Mengakui kelemahan dan kerapuhan kita pada Tuhan. Lalu membiarkan diri tunduk
pada rencana Tuhan?
Terakhir, pertobatan Abraham
bukanlah pertobatan di usia muda. Melainkan di usianya yang menua. Namun,
Abraham sangat diperhitungkan Tuhan. Bahkan telah menjadi nama yang besar bagi
banyak bangsa.
Seharusnya, hal ini memberikan
semangat kembali kita datang kepada Tuhan. Bahwa tidak ada kata terlambat! Tuhan
selalu menerima kita dengan seluruh kekurangan dan kerapuhan kita. Termasuk kepada
kaum Bapak atas setiap kesalahan yang telah dilakukan pada anak dan istri. Tuhan
tetap menerima, dan keluarga juga demikian.

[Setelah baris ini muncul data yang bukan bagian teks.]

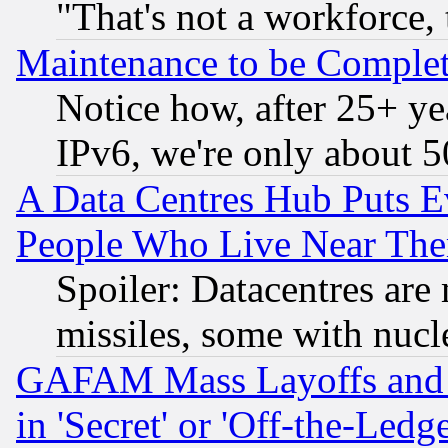
"That's not a workforce, 
Maintenance to be Complet
Notice how, after 25+ yea
IPv6, we're only about 
A Data Centres Hub Puts Ev
People Who Live Near The
Spoiler: Datacentres are m
missiles, some with nuc
GAFAM Mass Layoffs and Mo
in 'Secret' or 'Off-the-Ledg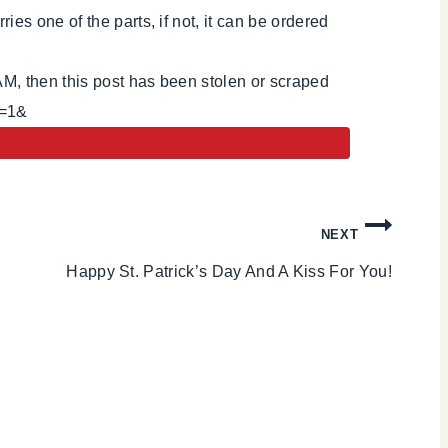
es one of the parts, if not, it can be ordered
AM, then this post has been stolen or scraped
i=1&
NEXT
Happy St. Patrick’s Day And A Kiss For You!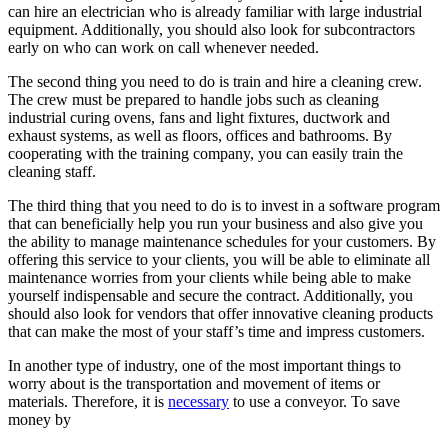
can hire an electrician who is already familiar with large industrial
equipment. Additionally, you should also look for subcontractors
early on who can work on call whenever needed.
The second thing you need to do is train and hire a cleaning crew.
The crew must be prepared to handle jobs such as cleaning
industrial curing ovens, fans and light fixtures, ductwork and
exhaust systems, as well as floors, offices and bathrooms. By
cooperating with the training company, you can easily train the
cleaning staff.
The third thing that you need to do is to invest in a software program
that can beneficially help you run your business and also give you
the ability to manage maintenance schedules for your customers. By
offering this service to your clients, you will be able to eliminate all
maintenance worries from your clients while being able to make
yourself indispensable and secure the contract. Additionally, you
should also look for vendors that offer innovative cleaning products
that can make the most of your staff’s time and impress customers.
In another type of industry, one of the most important things to
worry about is the transportation and movement of items or
materials. Therefore, it is
necessary
to use a conveyor. To save
money by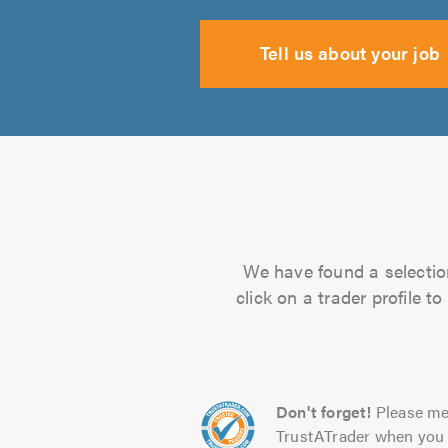
Tell us about your job
We have found a selection
click on a trader profile 
Don't forget!
Please me
TrustATrader when you 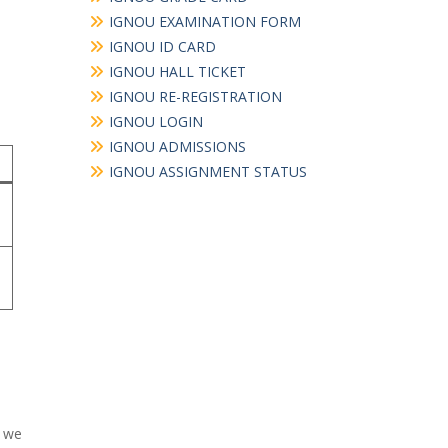
IGNOU EXAMINATION FORM
IGNOU ID CARD
IGNOU HALL TICKET
IGNOU RE-REGISTRATION
IGNOU LOGIN
IGNOU ADMISSIONS
IGNOU ASSIGNMENT STATUS
e we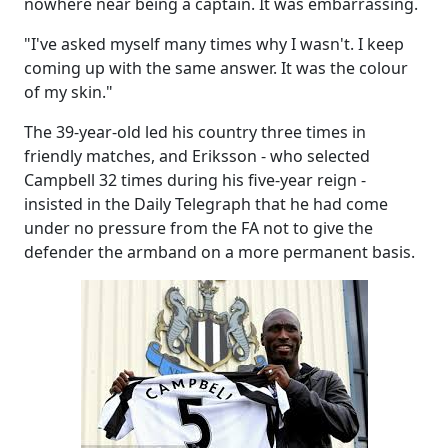
nowhere near being a captain. It was embarrassing.
"I've asked myself many times why I wasn't. I keep
coming up with the same answer. It was the colour
of my skin."
The 39-year-old led his country three times in
friendly matches, and Eriksson - who selected
Campbell 32 times during his five-year reign -
insisted in the Daily Telegraph that he had come
under no pressure from the FA not to give the
defender the armband on a more permanent basis.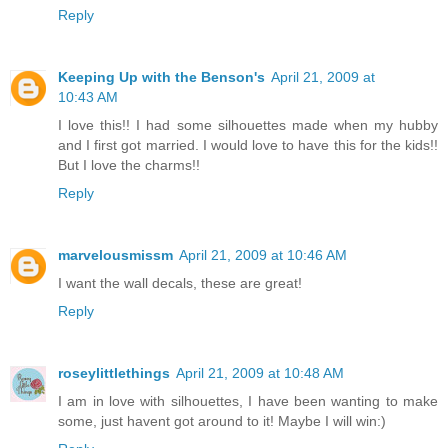
Reply
Keeping Up with the Benson's
April 21, 2009 at
10:43 AM
I love this!! I had some silhouettes made when my hubby
and I first got married. I would love to have this for the kids!!
But I love the charms!!
Reply
marvelousmissm
April 21, 2009 at 10:46 AM
I want the wall decals, these are great!
Reply
roseylittlethings
April 21, 2009 at 10:48 AM
I am in love with silhouettes, I have been wanting to make
some, just havent got around to it! Maybe I will win:)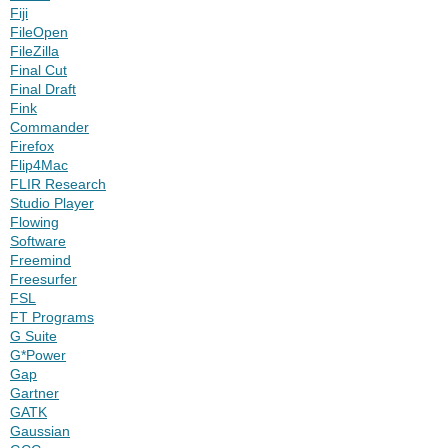
Fiji
FileOpen
FileZilla
Final Cut
Final Draft
Fink
Commander
Firefox
Flip4Mac
FLIR Research
Studio Player
Flowing
Software
Freemind
Freesurfer
FSL
FT Programs
G Suite
G*Power
Gap
Gartner
GATK
Gaussian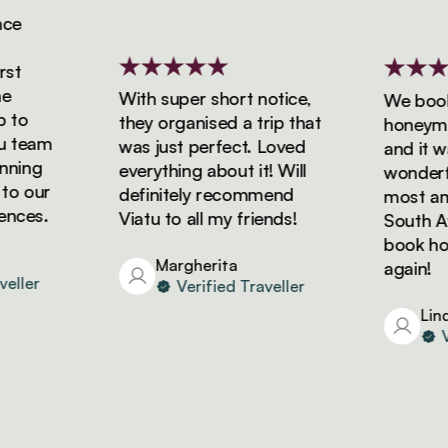
e
t
With super short notice,
We booked
to
they organised a trip that
honeymoon
team
was just perfect. Loved
and it was
ning
everything about it! Will
wonderful
o our
definitely recommend
most amaz
ces.
Viatu to all my friends!
South Afri
book holid
Margherita
again!
ller
Verified Traveller
Linda
Ver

Karena hati seorang istri dan
anak bukanlah seperti kaca yang pecah lalu dipersatukan kembali dan masih
menunjukkan keretakan. Sekalipun demikian, sekarang sudah ada Lem dari CINA
yang mampu menghilangkan keretakan tersebut dan terlihat seperti baru.
Kaum Bapak hanya perlu kata “MAAF”
untuk memperbaiki segala sesuatunya. Kaum Bapak hanya perlu datang dalam
kerendahan hatinya kepada Tuhan yang maha pengasih dan pengampun.
Datanglah dan sampaikanlah kepada
Tuhan untuk mendapatkan kehormatanmu kembali.